Monday, May. 12, 1947

Freedom? No, Thanks

When Harold Stassen popped the censorship question to Joseph Stalin (see INTERNATIONAL), he was just trying to be helpful. But last week it appeared that Stassen had unintentionally struck a blow at freedom, not for it. As they passed out of the Russian orbit, U.S. and British newsmen returning from the Moscow Conference began cabling "now it can be told" dispatches. One thing several wanted to tell about was what happened after the Stalin-Stassen chat.

Until then, the censorship holiday on conference news had gone fairly smoothly. But when the censors read about the interview in cables (it was not reported in the Soviet press), they began bearing down.
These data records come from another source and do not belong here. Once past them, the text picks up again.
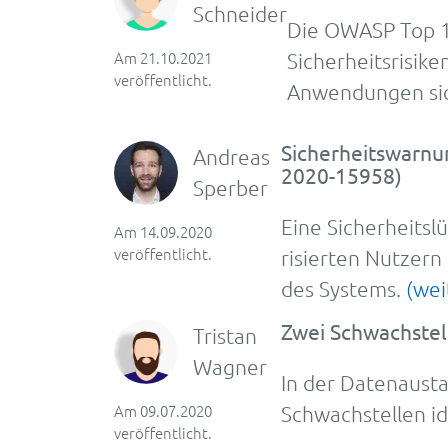
Schneider
Die OWASP Top 10 
Am 21.10.2021
Sicher­heits­risi­
veröffentlicht.
An­wen­dun­gen si
Sicherheitswarnu
Andreas
2020-15958)
Sperber
Eine Sicher­­heits­
Am 14.09.2020
veröffentlicht.
risier­ten Nutzern
des Systems.
(wei
Zwei Schwachste
Tristan
Wagner
In der Datenaust
Am 09.07.2020
Schwachstellen id
veröffentlicht.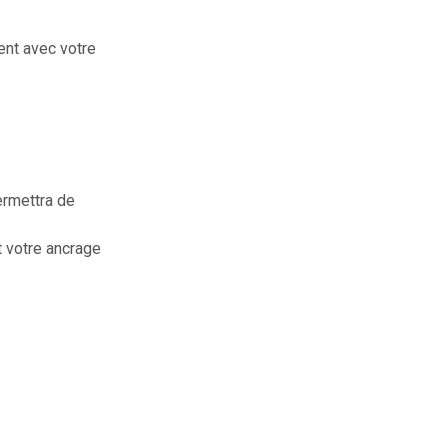
ent avec votre
ermettra de
t votre ancrage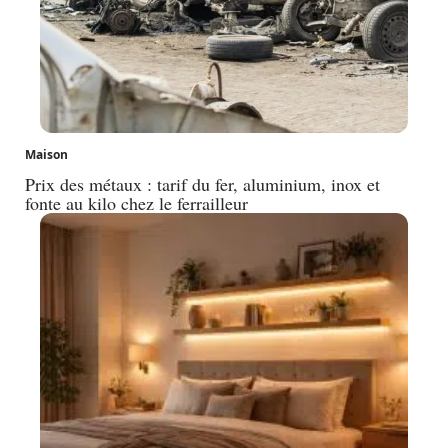
Maison
Prix des métaux : tarif du fer, aluminium, inox et
fonte au kilo chez le ferrailleur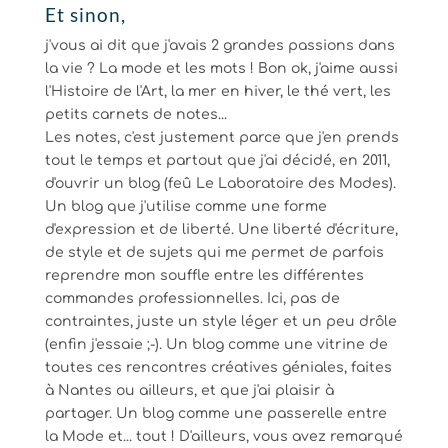
Et sinon,
j'vous ai dit que j'avais 2 grandes passions dans
la vie ? La mode et les mots ! Bon ok, j'aime aussi
l'Histoire de l'Art, la mer en hiver, le thé vert, les
petits carnets de notes...
Les notes, c'est justement parce que j'en prends
tout le temps et partout que j'ai décidé, en 2011,
d'ouvrir un blog (feû Le Laboratoire des Modes).
Un blog que j'utilise comme une forme
d'expression et de liberté. Une liberté d'écriture,
de style et de sujets qui me permet de parfois
reprendre mon souffle entre les différentes
commandes professionnelles. Ici, pas de
contraintes, juste un style léger et un peu drôle
(enfin j'essaie ;-). Un blog comme une vitrine de
toutes ces rencontres créatives géniales, faites
à Nantes ou ailleurs, et que j'ai plaisir à
partager. Un blog comme une passerelle entre
la Mode et... tout ! D'ailleurs, vous avez remarqué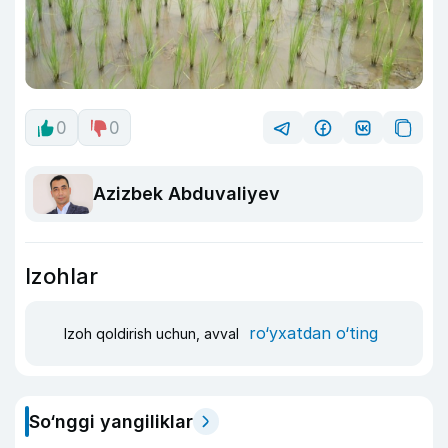
0
0
Azizbek Abduvaliyev
Izohlar
ro‘yxatdan o‘ting
Izoh qoldirish uchun, avval
So‘nggi yangiliklar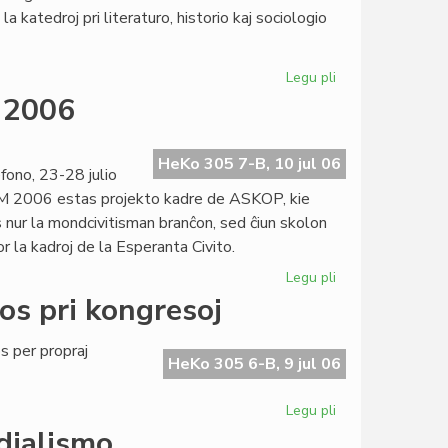
la
a katedroj pri literaturo, historio kaj sociologio
prediko!
Legu pli
pri
Esperantologia
M 2006
Fakultato
2007
invitas
HeKo 305 7-B, 10 jul 06
ono, 23-28 julio
M 2006 estas projekto kadre de ASKOP, kie
 nur la mondcivitisman branĉon, sed ĉiun skolon
r la kadroj de la Esperanta Civito.
Legu pli
pri
Definitiva
os pri kongresoj
kalendaro
de
 per propraj
SUM
HeKo 305 6-B, 9 jul 06
2006
Legu pli
pri
Heroldo
dialismo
Many dispatches were delayed; some were rejected outright. "The one fact they [the censors] saw in stories of the Stassen interview," cabled Carlyle Holt of the Boston Globe, "was that Stalin approved censorship."

Apparently, said one correspondent, the Russians' first experience with large-scale, uncensored coverage of Russia by the Allied press "affected the Government hierarchy just about as pleasurably as a swift kick in the groin. "And though the people who irritated them most have departed, I'm sure they still hurt all over, and this soreness isn't helped any by the generally fruitless atmosphere in which the conference closed. As a result, the correspondents who stayed behind in Moscow probably face an indeterminate period of aggravated suspicion, noncooperation and stupidly rigorous censorship --a tougher censorship than before."